As promised, I messaged Greg once I got home from the police station.
“Hey, I’m done with the police and back home now. You were right; it wasn’t that bad.”
He replied a few minutes later.
“Great! I told you it would be fine. In studio, will call for all the details later.”
I sighed as I read the message; once again Greg was unavailable, and once again, he had a valid reason for it: he was working. I knew I was being petty and unreasonable for feeling as bothered by his absence as I was, but I could not help it.
While I had missed Chris whenever we were apart during our first years together, that hadn’t been the case for a long time as I had gone from missing him to actually looking forward to him being away.
However, with Greg, probably because we were not together much to start with, I was still at the stage where I missed him when he was gone.
I hated it because I knew it had me acting needy and clingy, both things I did not want to be, and yet I did need Greg; I did want to cling to him, especially at times like these, when my life was feeling knocked out of order.
Another reality was simply that I was lonely. I had always lived with someone; first my family, then Chris, then C.G.

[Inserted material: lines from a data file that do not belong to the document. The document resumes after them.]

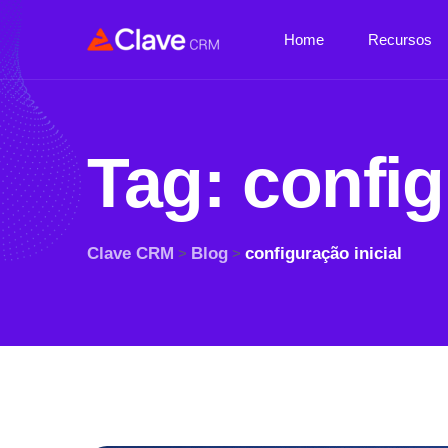
Home
Recursos
Tag:
config
Clave CRM
Blog
configuração inicial
>
>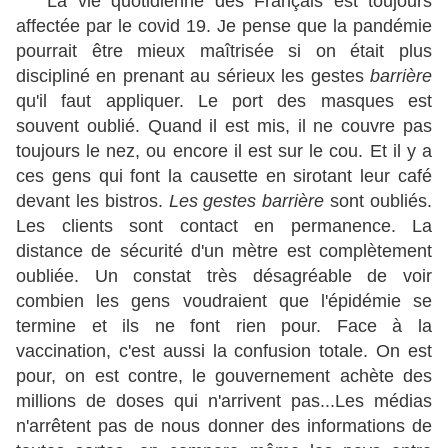
La vie quotidienne des Français est toujours
affectée par le covid 19. Je pense que la pandémie
pourrait être mieux maîtrisée si on était plus
discipliné en prenant au sérieux les gestes
barrière
qu'il faut appliquer.
Le port des masques est
souvent oublié. Quand il est mis, il ne couvre pas
toujours le nez, ou encore il est sur le cou. Et il y a
ces gens qui font la causette en sirotant leur café
devant les bistros.
Les gestes barrière
sont oubliés.
Les clients sont contact en permanence. La
distance de sécurité d'un mètre est complètement
oubliée. Un constat très désagréable de voir
combien les gens voudraient que l'épidémie se
termine et ils ne font rien pour. Face à la
vaccination, c'est aussi la confusion totale. On est
pour, on est contre, le gouvernement achète des
millions de doses qui n'arrivent pas...Les médias
n'arrêtent pas de nous donner des informations de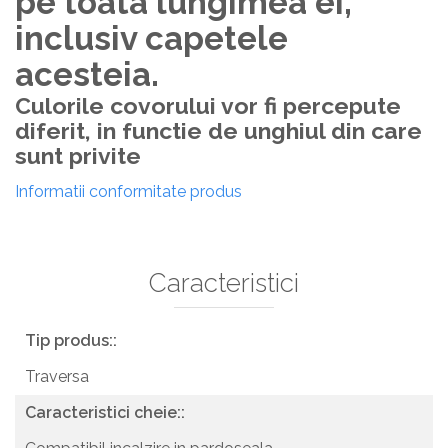
pe toata lungimea ei,
inclusiv capetele
acesteia.
Culorile covorului vor fi percepute
diferit, in functie de unghiul din care
sunt privite
Informatii conformitate produs
Caracteristici
Tip produs::
Traversa
Caracteristici cheie::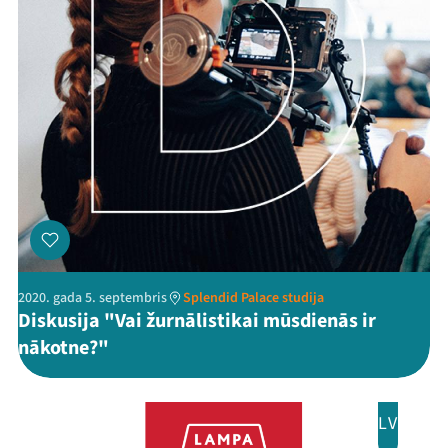
Programma
Arhīvs
Viņi bija LAMPĀ 2026
Jaunumi
Ziedo
Veikals
Kontakti
2020. gada 5. septembris
Splendid Palace studija
Diskusija "Vai žurnālistikai mūsdienās ir
nākotne?"
LV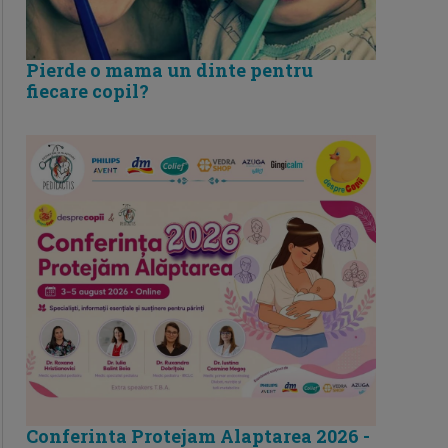
Pierde o mama un dinte pentru
fiecare copil?
Conferinta Protejam Alaptarea 2026 -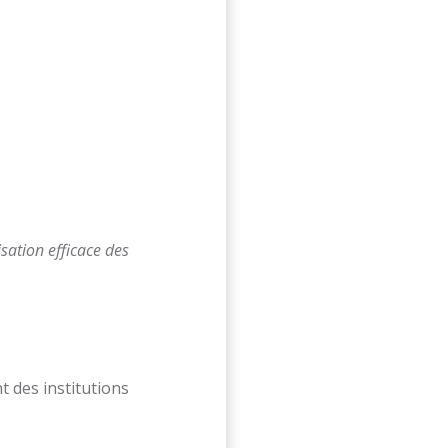
isation efficace des
t des institutions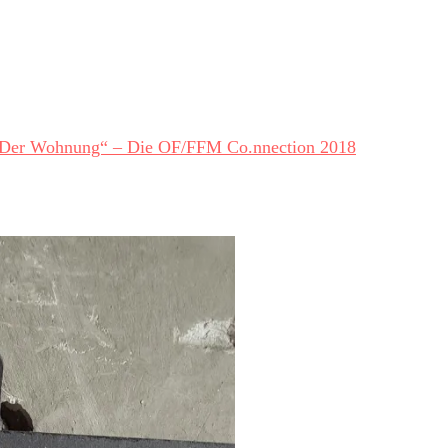
 „Der Wohnung“ – Die OF/FFM Co.nnection 2018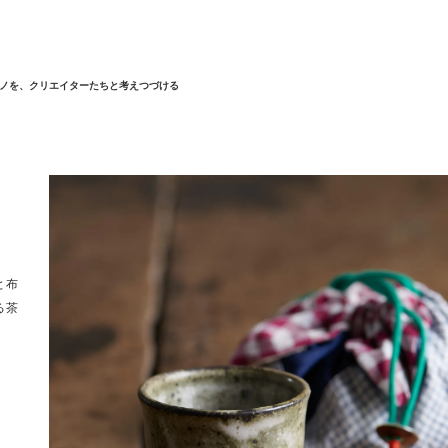
ノを、クリエイターたちと考えつづける
と布
る茶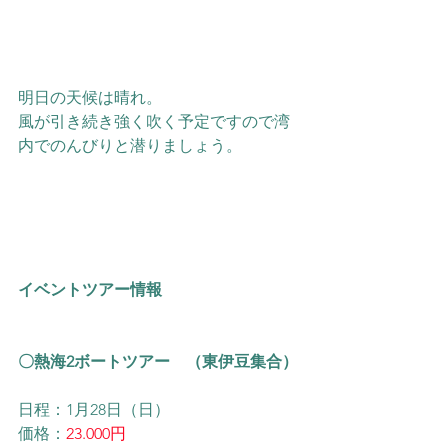
明日の天候は晴れ。
風が引き続き強く吹く予定ですので湾
内でのんびりと潜りましょう。
イベントツアー情報
〇熱海2ボートツアー　（東伊豆集合）
日程：1月28日（日）
価格：
23.000円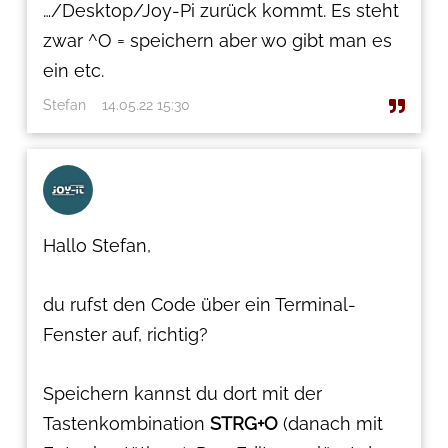
…/Desktop/Joy-Pi zurück kommt. Es steht
zwar ^O = speichern aber wo gibt man es
ein etc.
Stefan
14.05.22 15:30
Hallo Stefan,
du rufst den Code über ein Terminal-
Fenster auf, richtig?
Speichern kannst du dort mit der
Tastenkombination
STRG+O
(danach mit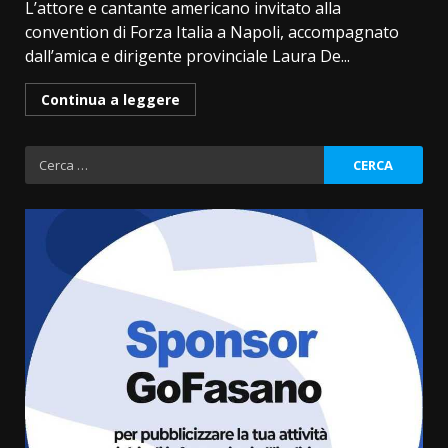
L’attore e cantante americano invitato alla
convention di Forza Italia a Napoli, accompagnato
dall’amica e dirigente provinciale Laura De...
Continua a leggere
Ricerca
per:
Cura dei beni comuni e
cittadinanza attiva: online
l’avviso per la gestione
condivisa della Villetta di
3
Laureto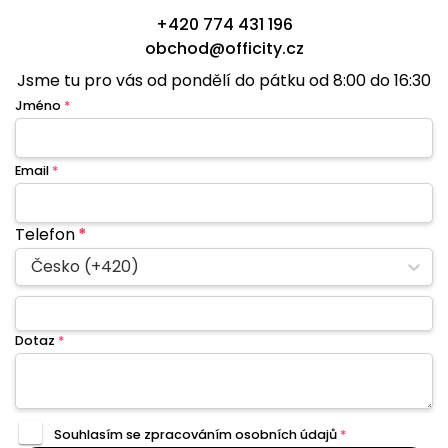
+420 774 431 196
obchod@officity.cz
Jsme tu pro vás od pondělí do pátku od 8:00 do 16:30
Jméno
*
Email
*
Telefon
*
Česko (+420)
Dotaz
*
Souhlasím se zpracováním
osobních údajů
*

This being by myself was new, and I was not too sure I liked it that much. Over time, I had managed to lose all my old friends, as our lives had taken such opposite directions and we had drifted apart.
That left me with Chris’ friends, and the only thing we had in common was Chris; so, those were acquaintances rather than friends.
Greg had helped me fill the void, but as he was making it increasingly clear, he was not always going to be available to take that spot, no matter how much I still needed him to.
By nine that evening, my sense of loneliness had increased tenfold; Greg had not called back, instead texting me to say he was still very tied up, and probably would not be able to see me.
Feeling depressed and very sorry for myself, I had poured myself a drink as it began to grow dark around seven, and since then, I had at least three more, each stronger than the last.
Although I had quit smoking when I had C.G, I still had the occasional cigarette when I was stressed, and in the past two hours, I had gone through half a packet.
When I began to sway slightly as I walked, I decided that it was time to call it a night, and was just about to lock up when there was a knock at the door. My mood surged instantly; Greg had managed to come after all, I thought to myself with a smile as I hurriedly opened the door.
My heart sank, for standing on my front porch was not Greg, but his brother Julius.
“Hey, you’re looking a whole lot better than you were the last time I saw you,” he said brightly, while breezing past me into the living room.
“What are you doing here, Julius?” I demanded angrily as I shut the door and spun round to face him.
“Visiting the woman behind all the news at the moment. I see you are celebrating,” he indicated my drink on the coffee table, then went on slyly: “But a party of two is a whole lot more fun than a party of one.”